I agree very much with the purpose of my noble friend’s Amendment 92ZZX. When the Dilnot report proposed the idea of a deferred payment scheme, it was to be a national scheme that was totally consistent with the minimum national criteria threshold and portability. I have to say that we envisaged it coming into operation at the same time as the cap. The Government’s proposal of universal payment arrangements is certainly consistent with our approach but it leaves unanswered the question of whether you want to administer such a scheme through 152 local authorities.

One could make a case for a central scheme or latching the management of a such a scheme on to some existing agency. I think that the arguments are relatively evenly balanced. My noble friend has come up with one way of doing it, which is a model scheme that would be required to be adopted by most local authorities. The worst of all worlds would be not to take hold of this issue and leave it to a marketplace of 152 different bodies without much guidance or assistance with compatibility of IT and issues of that kind. We need to hear from the Government how they intend to ensure that this scheme is operated consistently by 152 local authorities. I personally do not have an axe to grind one way or another but I fear that if the Bill is left as it is, we may end up with a bit of a mess, with a wide range of diversity among the different local authorities.

I certainly see the sense of the first part of my noble friend’s Amendment 92ZZY. I shall be very interested to hear the Minister’s response. The second part raises a wider issue, which I still think we need to give more consideration to. There was considerable concern during the Dilnot inquiry about access to sound, independent financial advice, not just in relation to a deferred payment scheme but to some of the other financial products or major financial decisions on paying for care that people would be taking—often at a time of crisis in a family’s life. People would not necessarily be as clear-headed as they might otherwise be. There would be a lot of emotion, and it was important that people could feel confident about getting impartial advice. My sense is that as these major changes come closer, the financial services industry itself might well prefer some stronger statutory safeguards on accessing quality financial advice, if only to protect it from accusations that people had been misled.

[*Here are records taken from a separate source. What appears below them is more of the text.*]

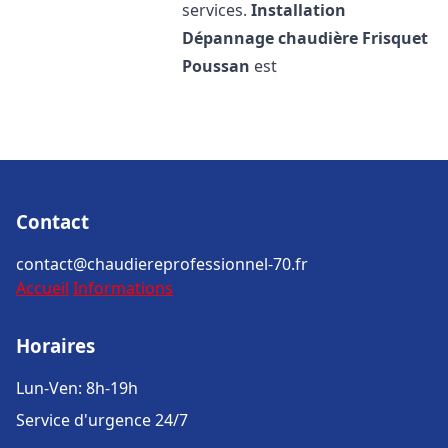
services.
Installation
Dépannage chaudière Frisquet
Poussan
est
Contact
contact@chaudiereprofessionnel-70.fr
Accueil
Informations
Horaires
Lun-Ven: 8h-19h
Service d'urgence 24/7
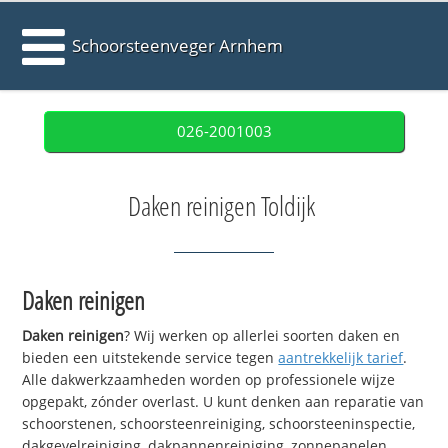
Schoorsteenveger Arnhem
026-2001003
Daken reinigen Toldijk
Daken reinigen
Daken reinigen
? Wij werken op allerlei soorten daken en
bieden een uitstekende service tegen
aantrekkelijk tarief
.
Alle dakwerkzaamheden worden op professionele wijze
opgepakt, zónder overlast. U kunt denken aan reparatie van
schoorstenen, schoorsteenreiniging, schoorsteeninspectie,
dakgevelreiniging, dakpannenreiniging, zonnepanelen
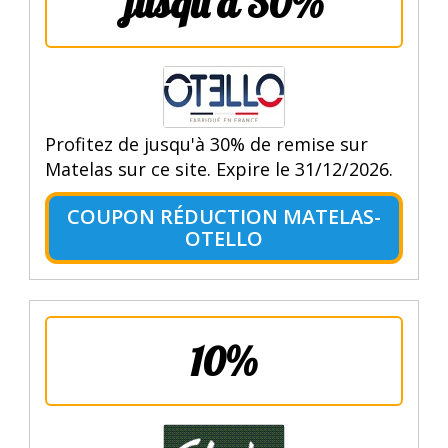
jusqu'à 30%
Profitez de jusqu'à 30% de remise sur
Matelas sur ce site. Expire le 31/12/2026.
COUPON RÉDUCTION MATELAS-
OTELLO
10%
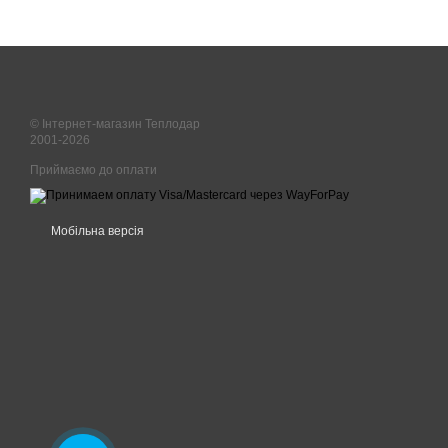
© Інтернет-магазин Теплодар
2001-2026
Приймаємо до оплати
Мобільна версія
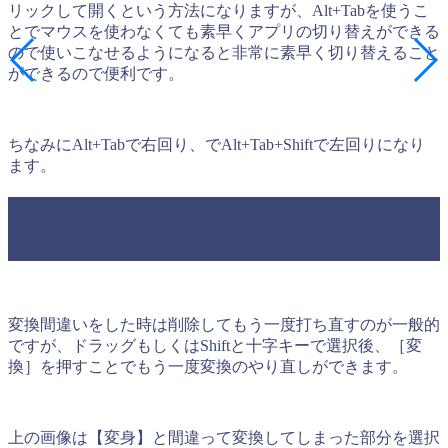
リックして開くという方法になりますが、Alt+Tabを使うこ
とでマウスを使わなくても素早くアプリの切り替えができる
ので使いこなせるようになると非常に素早く切り替えること
ができるので便利です。
ちなみにAlt+Tabで右回り、でAlt+Tab+Shiftで左回りになり
ます。
変換ミスをしても打ち直ししなくても
いい「変換」
変換間違いをした時は削除してもう一度打ち直すのが一般的
ですが、ドラッグもしくはShiftと十字キーで選択後、［変
換］を押すことでもう一度変換のやり直しができます。
上の画像は【変身】と間違って変換してしまった部分を選択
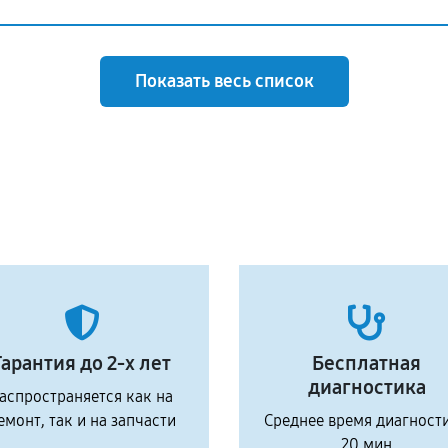
Показать весь список
Гарантия до 2-х лет
Бесплатная
диагностика
аспространяется как на
емонт, так и на запчасти
Среднее время диагност
20 мин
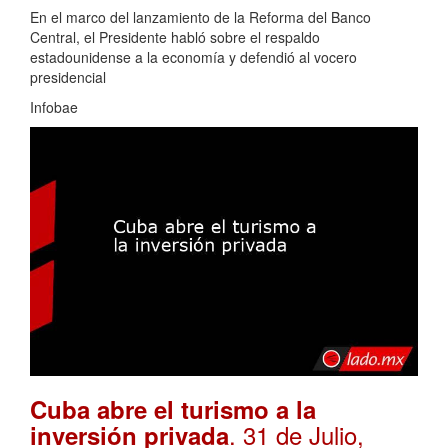
En el marco del lanzamiento de la Reforma del Banco
Central, el Presidente habló sobre el respaldo
estadounidense a la economía y defendió al vocero
presidencial
Infobae
Cuba abre el turismo a la
. 31 de Julio,
inversión privada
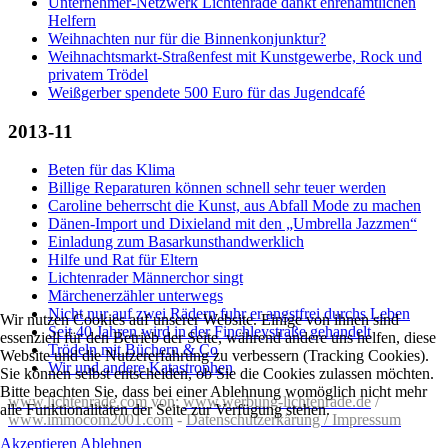
Unternehmer-Netzwerk Lichtenrade dankt ehrenamtlichen
Helfern
Weihnachten nur für die Binnenkonjunktur?
Weihnachtsmarkt-Straßenfest mit Kunstgewerbe, Rock und
privatem Trödel
Weißgerber spendete 500 Euro für das Jugendcafé
2013-11
Beten für das Klima
Billige Reparaturen können schnell sehr teuer werden
Caroline beherrscht die Kunst, aus Abfall Mode zu machen
Dänen-Import und Dixieland mit den „Umbrella Jazzmen“
Einladung zum Basarkunsthandwerklich
Hilfe und Rat für Eltern
Lichtenrader Männerchor singt
Märchenerzähler unterwegs
Nicht nur auf zwei Rädern fuhr er angstfrei durchs Leben
Wir nutzen Cookies auf unserer Website. Einige von ihnen sind
Seit 40 Jahren wird in der Finchleystraße gehandelt
essenziell für den Betrieb der Seite, während andere uns helfen, diese
Trödeln mit Büchern & Co
Website und die Nutzererfahrung zu verbessern (Tracking Cookies).
Wir und andere Katastrophen
Sie können selbst entscheiden, ob Sie die Cookies zulassen möchten.
Bitte beachten Sie, dass bei einer Ablehnung womöglich nicht mehr
www.lichtenrade.com
von:
www.werbung-lichtenrade.de
/
alle Funktionalitäten der Seite zur Verfügung stehen.
www.immocom2001.com
-
Datenschutzerkärung / Impressum
Akzeptieren
Ablehnen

I think that we need to come back to this issue. Can the Minister tell us more about discussions with the industry, and where the Government’s thinking is on a statutory requirement on accessing independent financial advice, not just in relation to deferred payments, but to a wider range of financial decision-making?

I added my name to my noble friend’s Amendment 92ZZZ because, like him, I have considerable doubts about whether by April 2015 we can get in place a well thought out and reliable universal deferred payments scheme in place, alongside all the other systems changes that have to be made. The new consultation document, at more than 100 pages, which came out last week on the new funding and payment arrangements demonstrates the complexity of what is involved. These changes will require a major public awareness and education campaign, as we discussed last week. By coincidence, last week I received a note, as other noble Lords may have done, from Saga. It suggests that there is still a mountain to climb in making the public aware of and well advised about these particular new arrangements.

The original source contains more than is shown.